§ **Record excerpts**:
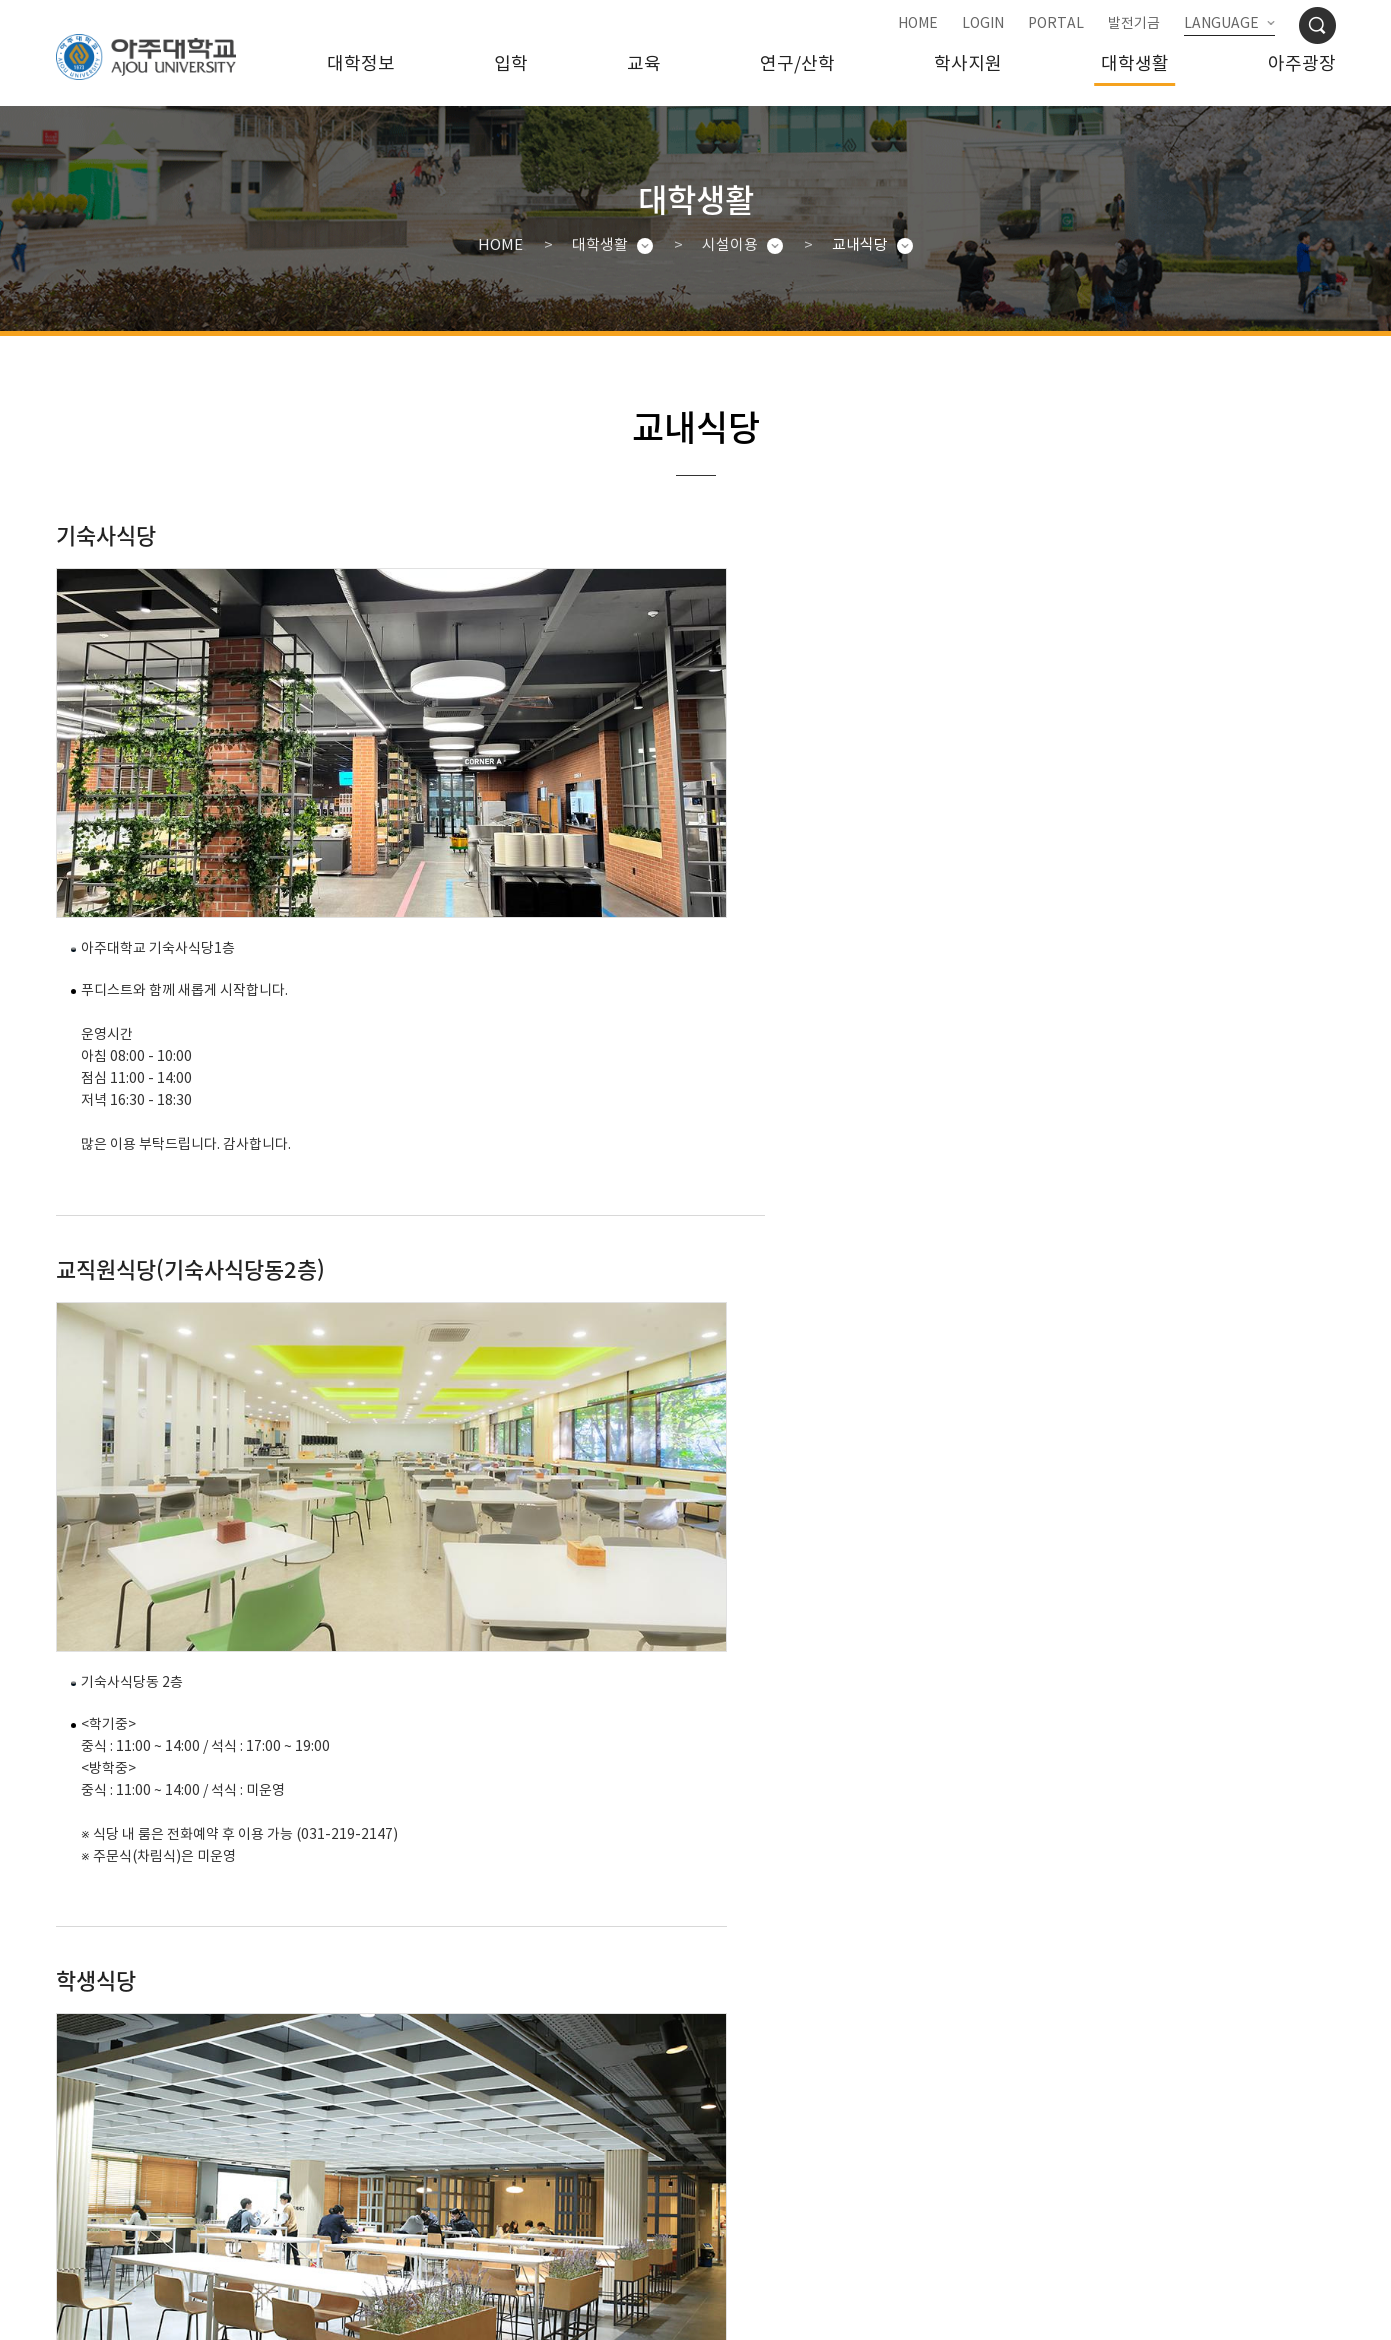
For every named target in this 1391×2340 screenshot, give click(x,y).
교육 (644, 64)
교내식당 (860, 245)
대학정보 (361, 64)
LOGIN (983, 24)
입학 (511, 64)
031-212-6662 (127, 1727)
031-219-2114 (766, 2252)
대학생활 (1135, 64)
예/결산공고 (624, 2214)
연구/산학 (797, 64)
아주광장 (1302, 64)
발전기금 (1134, 24)
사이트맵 (1061, 2214)
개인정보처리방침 (386, 2212)
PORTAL (1056, 24)
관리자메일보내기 (386, 2304)
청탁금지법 (969, 2214)
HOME (918, 24)
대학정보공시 (515, 2214)
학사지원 (968, 64)
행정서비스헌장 (855, 2214)
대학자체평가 (734, 2214)
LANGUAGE (1221, 24)
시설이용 (730, 245)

§ **Aim of the exercise**: Every line above should be transcribed word for word; leave the pictures out.

§ **Expected output**:
For every named target in this 1391×2340 screenshot, give click(x,y).
교육 (644, 64)
교내식당 (860, 245)
대학정보 (361, 64)
LOGIN (983, 24)
입학 (511, 64)
031-212-6662 (127, 1727)
031-219-2114 (766, 2252)
대학생활 (1135, 64)
예/결산공고 (624, 2214)
연구/산학 (797, 64)
아주광장 (1302, 64)
발전기금 (1134, 24)
사이트맵 (1061, 2214)
개인정보처리방침 (386, 2212)
PORTAL (1056, 24)
관리자메일보내기 (386, 2304)
청탁금지법 (969, 2214)
HOME (918, 24)
대학정보공시 (515, 2214)
학사지원 (968, 64)
행정서비스헌장 (855, 2214)
대학자체평가 (734, 2214)
LANGUAGE (1221, 24)
시설이용 (730, 245)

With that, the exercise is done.